Past Research Studies and Publications
Changing Sexual Behavior among Gay Men Who Test Repeatedly for HIV: 2002-2004
Investigators: James W. Dilley, MD; William Woods, PhD; Joseph Mullan, PhD; and Nicolas Sheon, PhD
The Changing Sexual Behavior Study was based on the findings of the Promoting Safer Sex Practices Study. This randomized, controlled trial involved more than 300 volunteers who sought HIV testing between October 2002 and September 2004. Each participant came to the clinic three times for: a baseline interview, a six-month follow-up interview, and a 12-month exit interview. The interviews were conducted by a computer (using audio computer-assisted self-interview technology) rather than by a live interviewer, and each man received an HIV test at baseline and at exit.
The type of counseling the participant received was assigned at random. Half of the participants received the experimental intervention. Half received standard HIV test counseling. Preliminary analysis indicates that participants in the experimental group decreased their risk by half from the baseline interview to the six-month follow-up, while the control group’s behavior did not change. Further, this study demonstrated that the intervention could be delivered by trained paraprofessionals as well as licensed professionals without compromising the efficacy of the intervention. This is particularly important because a significant amount of HIV antibody counseling and testing is delivered by paraprofessionals.

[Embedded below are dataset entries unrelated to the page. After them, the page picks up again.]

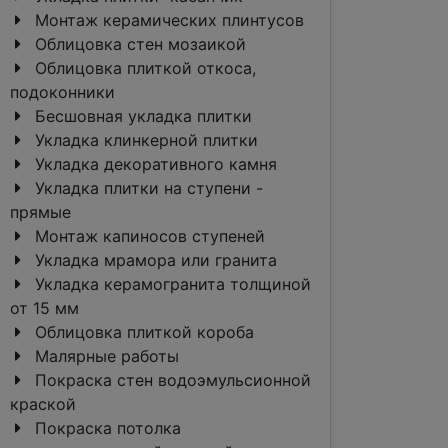
Монтаж керамических плинтусов
Облицовка стен мозаикой
Облицовка плиткой откоса,
подоконники
Бесшовная укладка плитки
Укладка клинкерной плитки
Укладка декоративного камня
Укладка плитки на ступени -
прямые
Монтаж капиносов ступеней
Укладка мрамора или гранита
Укладка керамогранита толщиной
от 15 мм
Облицовка плиткой короба
Малярные работы
Покраска стен водоэмульсионной
краской
Покраска потолка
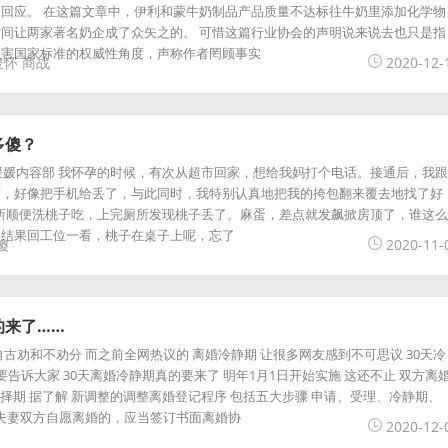
回应。 在这篇文章中，伊利和蒙牛奶制品产品质量不达标往牛奶里添加化学物
间让两家著名奶企成了众矢之的。 可惜这篇行业协会的声明说来说去也只是指
损害国家标准的权威性角度，声称作者罔顾事实
俊怀
商战
2020-12-
多傻？
媛媛内容部 我怀孕的时候，有次从超市回家，想给我妈打个电话。接通后，我跟
市，好像把手机给丢了，与此同时，我特别认真地把我的挎包翻来覆去地找了好
厕所顺便洗桃子吃，上完厕所发现桃子丢了。麻蛋，差点就发飙掀房顶了，谁这么
！结果回工位一看，桃子在桌子上呢，忘了
傻
2020-11-
的来了……
古劝和不劝分 而之前全网热议的 离婚冷静期 让很多网友感到不可思议 30天冷
要告诉大家 30天离婚冷静期真的要来了 明年1月1日开始实施 这还不止 双方离
天抉择期 据了解 新调整的调整离婚登记程序 包括五大步骤 申请、受理、冷静期、
 夫妻双方自愿离婚的，应当签订书面离婚协
2020-12-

This new intervention is intended to be quick (taking under one hour to deliver), highly acceptable to clients, and effective at helping men who have sex with men and who repeatedly test decrease their risks of acquiring HIV. The results of this study were published in 2007, see Dilley JW, Woods WJ, Loeb L, Nelson K, Sheon N, Mullan J, Adler B, Chen S, McFarland W.

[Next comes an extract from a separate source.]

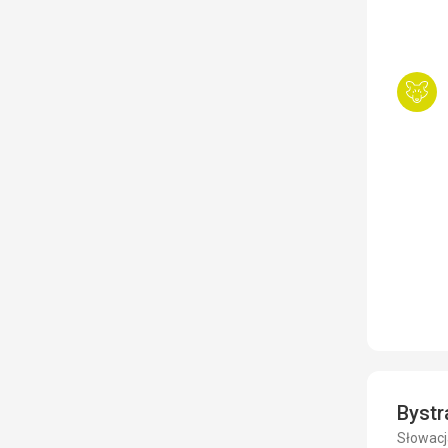
Byst
Słowacja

If You Participated in the Red Studies
If you were a participant in either of the Red studies, thank you for the time you spent with us. If you would like a copy of the results of the study or if you want to contact the research staff, please call us at 415-502-8500 or e-mail us at email@example.com.
The HIV Oral Transmission Study (HOT): 1998-2003
Investigator: Kimberly Page-Shafer, PhD
The HIV Oral Transmission (HOT) study examined the risk of HIV transmission via oral sex between men. Participants took part in a structured interview regarding sexual practices and oral health in the six months prior to the interview. Each participant received an HIV antibody test and a standardized oral examination performed by a dentist. All 239 male participants were men who had sex with men, the receptive partner, and had an average of three fellatio partners in the prior six months. The median age of the sample was 39 years.
A key strength of this study is that counselors asked participants about their oral sex activities before disclosing HIV test results. It has been found, consistently, that studies which ask individuals how they got infected after disclosing an HIV-positive result, report a higher proportion of orally acquired infections than can be reliably established.
Using a type of antibody testing that could detect infections that occurred within six months of the test, the study found no recently acquired HIV infections. The estimated probability of orally acquired HIV was 0 (95 percent CI 0, 1.5 percent). (“CI” stands for “confidence interval,” a statistical tool that helps researchers measure the precision of their findings.)
The absence of HIV infections detected in this sample confirms previous research that orally acquired HIV infection is rare. HIV prevalence and incidence among men who have sex with men and who tested at the same anonymous testing sites in San Francisco during a similar time period (December 1999 to February 2001) were appreciably higher: overall prevalence of HIV infection was 3.3 percent (95 percent CI 2.9–3.9).
These data confirm that the risk of HIV infection attributable to fellatio among men who have sex with men is extremely low.
It is important that health professionals have valid information to impart to their sexually active clients. If individuals believe that the risk of HIV transmission via fellatio is comparable with activities such as unprotected receptive anal sex, they may not feel that sexual behavior choices make a difference. The fact that acquiring HIV through fellatio is significantly less likely than acquiring it from anal sex does not only offers these men a lower risk choice. The simple fact that there are risk reduction choices—oral sex or protected anal sex, among others—offers hope and empowers risk reduction activities more than if there were only one option.
The results of this study have been published in the following article: Page-Shafer K, Shiboski CH, Osmond DH, Dilley J, McFarland W, Shiboski SC, Klausner JD, Balls J, Greenspan D, Greenspan JS. Risk of HIV infection attributable to oral sex among men who have sex with men and in the population of men who have sex with men. AIDS. 2002; 16(17): 2350-2352.